> LISTED ENTRIES:
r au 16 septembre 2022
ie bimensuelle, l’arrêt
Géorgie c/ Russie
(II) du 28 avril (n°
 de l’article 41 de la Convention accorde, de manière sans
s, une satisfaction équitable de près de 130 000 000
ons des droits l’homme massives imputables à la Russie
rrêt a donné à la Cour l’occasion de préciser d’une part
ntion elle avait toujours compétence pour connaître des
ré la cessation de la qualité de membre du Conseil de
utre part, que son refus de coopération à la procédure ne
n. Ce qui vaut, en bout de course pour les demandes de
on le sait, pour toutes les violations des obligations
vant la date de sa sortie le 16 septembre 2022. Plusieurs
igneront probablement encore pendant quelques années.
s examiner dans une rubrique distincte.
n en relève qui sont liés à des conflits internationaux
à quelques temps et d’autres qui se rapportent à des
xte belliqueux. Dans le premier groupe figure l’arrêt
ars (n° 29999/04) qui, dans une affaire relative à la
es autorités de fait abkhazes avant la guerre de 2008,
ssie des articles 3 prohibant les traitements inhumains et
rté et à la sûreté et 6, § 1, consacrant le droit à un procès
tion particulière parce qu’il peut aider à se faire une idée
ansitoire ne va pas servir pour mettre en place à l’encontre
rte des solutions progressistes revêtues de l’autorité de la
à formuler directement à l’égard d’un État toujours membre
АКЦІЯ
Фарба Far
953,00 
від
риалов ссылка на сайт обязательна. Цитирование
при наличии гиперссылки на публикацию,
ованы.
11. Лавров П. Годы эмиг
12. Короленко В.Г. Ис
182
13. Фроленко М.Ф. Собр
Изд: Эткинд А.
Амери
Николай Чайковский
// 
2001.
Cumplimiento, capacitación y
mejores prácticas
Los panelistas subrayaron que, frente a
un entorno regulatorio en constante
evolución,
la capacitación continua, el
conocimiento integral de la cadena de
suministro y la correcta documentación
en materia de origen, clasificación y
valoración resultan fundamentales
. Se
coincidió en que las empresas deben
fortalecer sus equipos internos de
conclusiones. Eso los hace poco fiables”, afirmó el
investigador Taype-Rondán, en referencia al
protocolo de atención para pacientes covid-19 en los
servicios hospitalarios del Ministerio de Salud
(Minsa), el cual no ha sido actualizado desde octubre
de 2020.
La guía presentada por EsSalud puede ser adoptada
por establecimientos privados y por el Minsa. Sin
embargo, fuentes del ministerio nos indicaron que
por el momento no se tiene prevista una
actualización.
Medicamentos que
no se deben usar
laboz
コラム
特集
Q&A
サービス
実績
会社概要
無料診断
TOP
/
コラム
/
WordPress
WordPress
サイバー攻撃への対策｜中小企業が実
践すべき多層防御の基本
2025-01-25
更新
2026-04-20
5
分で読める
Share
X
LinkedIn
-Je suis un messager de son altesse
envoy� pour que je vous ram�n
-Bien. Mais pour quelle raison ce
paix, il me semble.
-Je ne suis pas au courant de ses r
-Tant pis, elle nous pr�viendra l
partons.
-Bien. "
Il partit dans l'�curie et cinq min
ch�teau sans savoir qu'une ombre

> WHAT YOU NEED TO DO:
Scan the material for lines with the word "membre". Reply with how many there are, number only.

> SOLUTION TO THIS EXERCISE:
2